2. Tenha um plano: tanto na trilha quanto na vida
Na trilha
É possível chegar ao destino sem planejamento? Talvez.
Mas é grande a chance de se perder, ter que recomeçar ou viver um desgaste desnecessário.
Na montanha, planejamento é sinônimo de segurança:
• roupa adequada
• água suficiente
• rota definida
• mapa, GPS ou guia experiente
• referências confiáveis
Quando você sabe onde quer chegar, o caminho fica mais claro.
Quando você se prepara, a caminhada fica mais leve.
A trilha ensina que não é mágica, é constância.
E os recursos certos fazem toda diferença.
Na vida
Reconheça seu objetivo e trace um plano.
Escolha suas referências, suas companhias, seus hábitos.
O que consumir?
Que livro ler?
Que curso fazer?
Com quem caminhar?
Tudo isso molda o terreno da sua jornada.
Se você quer evoluir em um esporte, por exemplo, não adianta se cercar de pessoas que te desencorajam. Busque quem te inspira, parceiros de treino, conteúdos que elevam, não que te travam.

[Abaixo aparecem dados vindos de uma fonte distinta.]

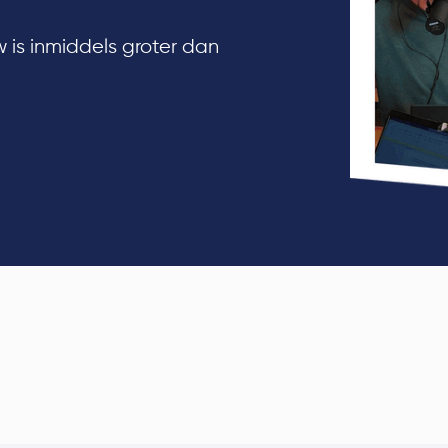
 is inmiddels groter dan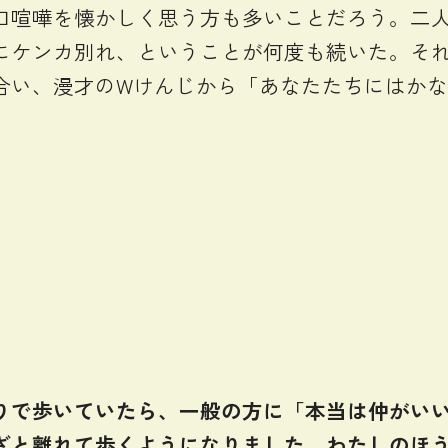
喧嘩を懐かしく思う方も多いことだろう。二人
にケンカ別れ、ということが何度も続いた。そ
合い、漫才のWけんじから「あなたたちにはか
で歩いていたら、一般の方に「本当は仲がいい
ざと離れて歩くようになりました。わたしのほ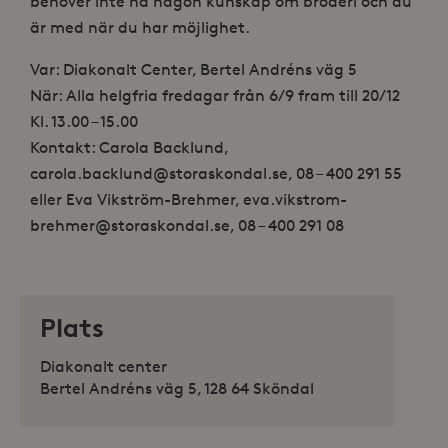
behöver inte ha någon kunskap om broderi och du
är med när du har möjlighet.
Var: Diakonalt Center, Bertel Andréns väg 5
När: Alla helgfria fredagar från 6/9 fram till 20/12
Kl. 13.00 – 15.00
Kontakt: Carola Backlund,
carola.backlund@storaskondal.se, 08 – 400 291 55
eller Eva Vikström-Brehmer, eva.vikstrom-
brehmer@storaskondal.se, 08 – 400 291 08
Plats
Diakonalt center
Bertel Andréns väg 5, 128 64 Sköndal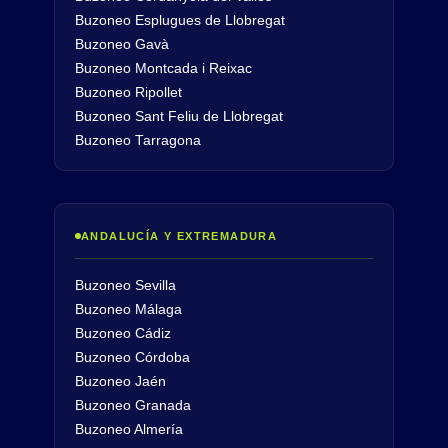
Buzoneo Esplugues de Llobregat
Buzoneo Gavà
Buzoneo Montcada i Reixac
Buzoneo Ripollet
Buzoneo Sant Feliu de Llobregat
Buzoneo Tarragona
ANDALUCÍA Y EXTREMADURA
Buzoneo Sevilla
Buzoneo Málaga
Buzoneo Cádiz
Buzoneo Córdoba
Buzoneo Jaén
Buzoneo Granada
Buzoneo Almería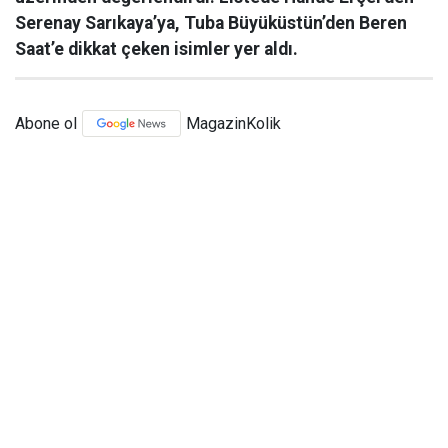
Serenay Sarıkaya’ya, Tuba Büyüküstün’den Beren
Saat’e dikkat çeken isimler yer aldı.
Abone ol
MagazinKolik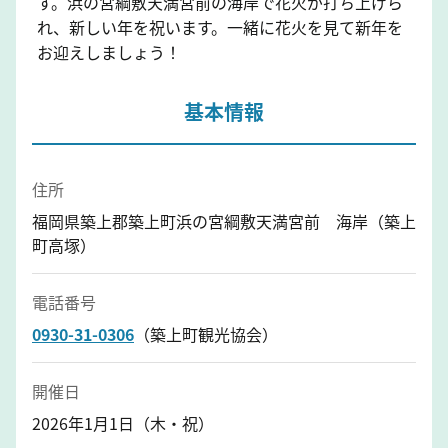
す。浜の宮綱敷天満宮前の海岸で花火が打ち上げら
れ、新しい年を祝います。一緒に花火を見て新年を
お迎えしましょう！
基本情報
住所
福岡県築上郡築上町浜の宮綱敷天満宮前 海岸（築上
町高塚）
電話番号
0930-31-0306
（築上町観光協会）
開催日
2026年1月1日（木・祝）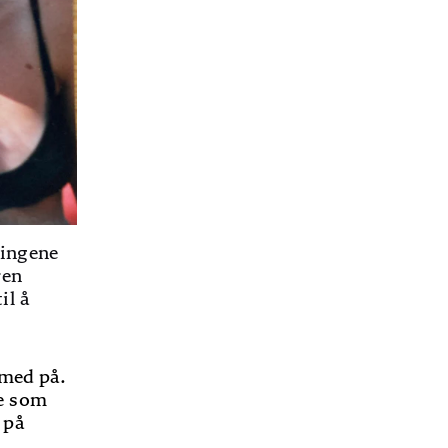
ringene
ren
il å
med på.
re som
 på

E lembre-se: para chegar ao último degrau, é preciso subir um de cada vez.
3. Pare antes da exaustão
Na trilha
Guia experiente nunca deixa o grupo chegar ao limite para só então parar.
Ele define pontos estratégicos — mesmo quando ninguém parece cansado — porque sabe que:
quem descansa antes da exaustão chega mais rápido, mais forte e aproveita mais.
Se o grupo ultrapassa o limite, o tempo de recuperação é maior e o rendimento cai.
Por isso, a regra é simples: recomponha as energias enquanto ainda tem energia.
Na vida
Não é coincidência o burnout ser chamado de doença do século.
Vivemos exaustos, ultrapassando limites diariamente, até que o corpo pede socorro, ou desliga sem aviso.
Escutar seu próprio ritmo é sabedoria.
Descansar não é fraqueza, é estratégia.
Pare antes de se esgotar.
Dê pausas ao corpo, à mente e às emoções.
O descanso certo, na hora certa, muda o caminho inteiro.
A montanha como espelho da vida
O Vale do Pati é, há décadas, uma escola silenciosa.
Quem passa pelo seu verde, pelas ladeiras, pelos mirantes, costuma levar na mochila algo muito maior do que belas fotos: leva aprendizados.
O livro “Líder Trekking” traduz esses ensinamentos com clareza, mostrando como a caminhada revela padrões, ilumina escolhas e ajuda a construir uma vida mais consciente.
Nós, da Lençóis Trekking, acreditamos profundamente nisso:
o que vale no Pati, vale na vida.
E você, o que tem aprendido com as trilhas que percorre?